Now, Allergan, manufacturer of Botox Cosmetic, has official permission from the FDA to market its botulinum toxin for that purpose. And it’s the only FDA-approved product to treat crow’s feet. I’m guessing a huge marketing blitz is in store to get us to obsess over our smile lines.
More than a decade ago, Botox Cosmetic was approved for the temporary removal of wrinkles between the eyebrows, known as frown lines, but doctors have been injecting it into fine lines all over the face.

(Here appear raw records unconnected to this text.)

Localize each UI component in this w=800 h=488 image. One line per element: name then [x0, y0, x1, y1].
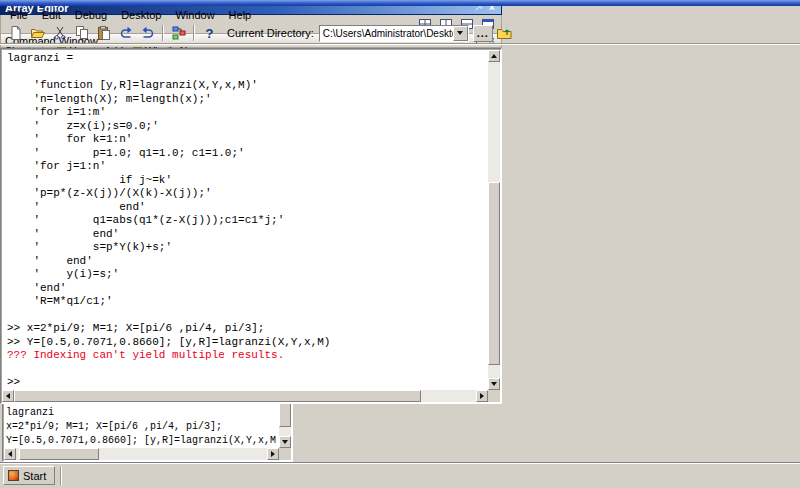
history-horizontal-scrollbar[interactable] [4, 448, 279, 460]
statusbar-separator [60, 467, 62, 485]
history-line[interactable]: x=2*pi/9; M=1; X=[pi/6 ,pi/4, pi/3]; [6, 420, 277, 434]
command-line: ' end' [7, 201, 485, 215]
command-line: >> [7, 376, 485, 388]
help-button[interactable]: ? [199, 24, 220, 43]
command-line [7, 66, 485, 80]
command-line: ' q1=abs(q1*(z-X(j)));c1=c1*j;' [7, 214, 485, 228]
current-directory-value: C:\Users\Administrator\Desktop [320, 28, 453, 39]
copy-icon [74, 25, 90, 41]
new-document-icon [8, 25, 24, 41]
command-line: 'n=length(X); m=length(x);' [7, 93, 485, 107]
toolbar-separator [193, 25, 195, 41]
browse-directory-button[interactable]: ... [473, 25, 493, 42]
scroll-right-button[interactable] [476, 390, 488, 402]
command-line: ' end' [7, 228, 485, 242]
scroll-left-button[interactable] [2, 390, 14, 402]
simulink-icon [171, 25, 187, 41]
cut-icon [52, 25, 68, 41]
help-icon: ? [206, 26, 214, 41]
status-bar: Start [0, 462, 800, 488]
folder-up-icon [496, 25, 512, 41]
command-window-vertical-scrollbar[interactable] [488, 50, 500, 390]
cut-button[interactable] [49, 24, 70, 43]
chevron-down-icon[interactable] [453, 26, 468, 41]
command-line: lagranzi = [7, 52, 485, 66]
menu-bar: FileEditDebugDesktopWindowHelp [0, 6, 800, 23]
current-directory-label: Current Directory: [227, 27, 314, 39]
command-line: ' end' [7, 255, 485, 269]
matlab-start-icon [8, 470, 19, 481]
scroll-right-button[interactable] [267, 448, 279, 460]
scrollbar-corner [279, 448, 291, 460]
menu-edit[interactable]: Edit [35, 7, 68, 23]
paste-icon [96, 25, 112, 41]
menu-file[interactable]: File [3, 7, 35, 23]
command-line: ' p=1.0; q1=1.0; c1=1.0;' [7, 147, 485, 161]
menu-window[interactable]: Window [168, 7, 221, 23]
redo-icon [140, 25, 156, 41]
command-line: ' for k=1:n' [7, 133, 485, 147]
command-line: 'R=M*q1/c1;' [7, 295, 485, 309]
main-toolbar: ? Current Directory: C:\Users\Administra… [0, 23, 800, 43]
command-line: 'for j=1:n' [7, 160, 485, 174]
start-button-label: Start [23, 470, 46, 482]
scrollbar-corner [488, 390, 500, 402]
command-line: ' z=x(i);s=0.0;' [7, 120, 485, 134]
right-pane: Array Editor × Command Window × lagranzi… [0, 0, 502, 404]
simulink-button[interactable] [168, 24, 189, 43]
command-line: ' y(i)=s;' [7, 268, 485, 282]
open-file-button[interactable] [27, 24, 48, 43]
scroll-down-button[interactable] [279, 436, 291, 448]
open-folder-icon [30, 25, 46, 41]
current-directory-combo[interactable]: C:\Users\Administrator\Desktop [319, 25, 469, 42]
scroll-thumb[interactable] [19, 448, 99, 460]
scroll-down-button[interactable] [488, 378, 500, 390]
scroll-thumb[interactable] [488, 182, 500, 365]
command-line: 'p=p*(z-X(j))/(X(k)-X(j));' [7, 187, 485, 201]
command-line: 'function [y,R]=lagranzi(X,Y,x,M)' [7, 79, 485, 93]
scroll-up-button[interactable] [488, 50, 500, 62]
scroll-left-button[interactable] [4, 448, 16, 460]
menu-debug[interactable]: Debug [68, 7, 114, 23]
menu-help[interactable]: Help [222, 7, 259, 23]
undo-icon [118, 25, 134, 41]
copy-button[interactable] [71, 24, 92, 43]
toolbar-separator [162, 25, 164, 41]
command-line: 'end' [7, 282, 485, 296]
command-window-lines: lagranzi = 'function [y,R]=lagranzi(X,Y,… [7, 52, 485, 388]
scroll-thumb[interactable] [14, 390, 421, 402]
command-line: >> Y=[0.5,0.7071,0.8660]; [y,R]=lagranzi… [7, 336, 485, 350]
command-line: ' if j~=k' [7, 174, 485, 188]
command-window-horizontal-scrollbar[interactable] [2, 390, 488, 402]
command-line: ' s=p*Y(k)+s;' [7, 241, 485, 255]
history-line[interactable]: Y=[0.5,0.7071,0.8660]; [y,R]=lagranzi(X,… [6, 434, 277, 447]
start-button[interactable]: Start [3, 466, 55, 485]
undo-button[interactable] [115, 24, 136, 43]
command-line: 'for i=1:m' [7, 106, 485, 120]
new-file-button[interactable] [5, 24, 26, 43]
paste-button[interactable] [93, 24, 114, 43]
command-line: ??? Indexing can't yield multiple result… [7, 349, 485, 363]
folder-up-button[interactable] [494, 24, 515, 43]
history-line[interactable]: lagranzi [6, 406, 277, 420]
command-window-body[interactable]: lagranzi = 'function [y,R]=lagranzi(X,Y,… [0, 48, 502, 404]
redo-button[interactable] [137, 24, 158, 43]
command-line [7, 363, 485, 377]
menu-desktop[interactable]: Desktop [114, 7, 168, 23]
command-line: >> x=2*pi/9; M=1; X=[pi/6 ,pi/4, pi/3]; [7, 322, 485, 336]
command-line [7, 309, 485, 323]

Frozen-faced celebrities unable to break into a full smile—or with eyebrows raised in a state of constant surprise—serve as a testament to what happens when doctors are too liberal with their injections.
Also approved for medical purposes to treat chronic migraines, severe underarm sweating, and eye abnormalities, Botox products carry a boxed warning that says the muscle-paralyzing effects of the toxin may spread from the injection area to other areas of the body, causing swallowing and breathing difficulties. There haven’t been any confirmed cases of this, however, when the injections have been used at the recommended doses for approved indications, according to the FDA.
The FDA stated that the most common side effect from using Botox to treat crow’s feet is a condition called eyelid edema, which causes the eyelids to become swollen and filled with excess fluid.